La cérémonie a été ouverte par une allocution du ministre de la défense et des anciens combattants, Soumeylou Boubeye Maiga. Pour lui, le pays s’acquitte ainsi d’une obligation de mémoire et d’un devoir de reconnaissance envers les combattants «de la liberté et de la dignité humaine». Résistants tombés lors de la conquête coloniale, héros inconnus de la lutte pour l’indépendance, défenseurs de l’intégrité territoriale et de l’unité nationale, soldats maliens et étrangers tombés pour la libération des régions du Nord du Mali, cette stèle rend hommage à tous ceux qui «ont donné leur vie pour que les peuples préservent le droit à disposer de leur destin».

«Le 20 janvier commémore certes un acte fondamental que la république du Mali a posé pour affirmer sa souveraineté mais au fil de notre histoire, la symbolique de cette date s’est enrichie pour atteindre un contenu désormais universel par le fait que nous avons été solidaires de la destinée d’autres peuples et que nous avons reçu en retour un soutien similaire», a indiqué le ministre Maïga. De l’indépendant du Mali à nos jours, le Mali a engagé plus de 2000 hommes (militaires, gendarmes et policiers) dans des opérations de missions de maintien de paix dans d’autres pays. Il s’agit notamment du Congo, d’Haïti, de l’Angola, du Burundi, de la Centrafrique, du Darfour, de la Guinée Bissau, du Libéria, du Rwanda et de la Sierra Léone.

«La mobilisation internationale dont nous avons bénéficié restera pour nous une source permanente d’inspiration, de motivation et d’engagement», a souligné le ministre de la défense.
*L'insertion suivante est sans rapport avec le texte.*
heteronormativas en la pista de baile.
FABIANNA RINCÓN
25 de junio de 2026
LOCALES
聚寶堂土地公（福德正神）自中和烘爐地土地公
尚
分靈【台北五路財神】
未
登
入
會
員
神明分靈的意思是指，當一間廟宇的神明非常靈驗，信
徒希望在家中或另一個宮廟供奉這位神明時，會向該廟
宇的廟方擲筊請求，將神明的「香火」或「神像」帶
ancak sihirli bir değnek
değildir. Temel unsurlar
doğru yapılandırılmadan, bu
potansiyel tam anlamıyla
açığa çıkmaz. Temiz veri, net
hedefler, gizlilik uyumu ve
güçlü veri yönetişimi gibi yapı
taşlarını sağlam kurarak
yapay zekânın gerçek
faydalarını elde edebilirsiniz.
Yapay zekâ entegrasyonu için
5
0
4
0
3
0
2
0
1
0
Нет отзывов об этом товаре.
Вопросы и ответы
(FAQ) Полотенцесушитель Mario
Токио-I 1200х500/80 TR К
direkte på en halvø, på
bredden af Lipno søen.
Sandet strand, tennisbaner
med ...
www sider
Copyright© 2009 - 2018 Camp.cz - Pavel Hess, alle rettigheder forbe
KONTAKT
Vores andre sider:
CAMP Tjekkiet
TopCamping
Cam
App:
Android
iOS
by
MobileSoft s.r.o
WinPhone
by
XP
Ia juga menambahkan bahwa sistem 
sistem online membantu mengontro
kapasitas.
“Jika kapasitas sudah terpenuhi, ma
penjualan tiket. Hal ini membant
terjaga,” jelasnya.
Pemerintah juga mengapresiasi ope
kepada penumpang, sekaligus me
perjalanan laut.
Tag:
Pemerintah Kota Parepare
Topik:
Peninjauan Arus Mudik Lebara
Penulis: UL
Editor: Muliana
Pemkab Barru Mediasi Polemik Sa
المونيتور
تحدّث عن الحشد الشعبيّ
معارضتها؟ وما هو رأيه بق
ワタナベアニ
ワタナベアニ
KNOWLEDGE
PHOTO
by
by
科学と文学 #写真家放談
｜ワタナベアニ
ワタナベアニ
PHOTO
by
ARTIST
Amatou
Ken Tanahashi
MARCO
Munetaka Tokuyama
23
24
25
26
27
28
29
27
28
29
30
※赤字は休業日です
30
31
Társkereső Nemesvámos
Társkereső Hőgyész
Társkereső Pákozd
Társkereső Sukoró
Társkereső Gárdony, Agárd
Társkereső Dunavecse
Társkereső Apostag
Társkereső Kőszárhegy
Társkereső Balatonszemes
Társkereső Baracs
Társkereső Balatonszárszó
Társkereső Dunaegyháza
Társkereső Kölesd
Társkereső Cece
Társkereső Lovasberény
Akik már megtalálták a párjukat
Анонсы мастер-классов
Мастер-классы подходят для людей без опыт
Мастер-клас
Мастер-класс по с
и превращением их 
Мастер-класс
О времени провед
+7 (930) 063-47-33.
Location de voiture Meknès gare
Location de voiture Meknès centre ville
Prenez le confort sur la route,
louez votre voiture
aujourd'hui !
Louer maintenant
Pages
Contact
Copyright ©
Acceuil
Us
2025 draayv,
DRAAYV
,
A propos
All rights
Avant d’ajouter : «En combattant aux cotés de nos alliés, les FAMA ont démontré la capacité de résilience dont était capable notre peuple. Elles se sont adaptées au rythme imprimé dans la conduite des opérations de reconquête». Alors que la population s’interroge souvent sur la capacité de ses forces armées et de sécurité à s’acquitter de sa mission régalienne, le ministre assure que «les FAMA sont totalement mobilisées pour assumer les exigences impératives et immuables que sont la défense et la préservation de l’intégrité territoriale, la protection de l’unité et de la souveraineté nationale, la sécurisation des populations et de leurs biens».

A la fin du discours du ministre de la défense, le président de la République, Ibrahim Boubacar Keïta, a coupé le ruban symbolique inaugurant la stèle. Cet épisode a été suivi par le dépôt d’une gerbe de fleurs. La découverte d’un «timbre poste serval», en l’honneur de l’opération militaire française au Mali, a mis fin à la cérémonie.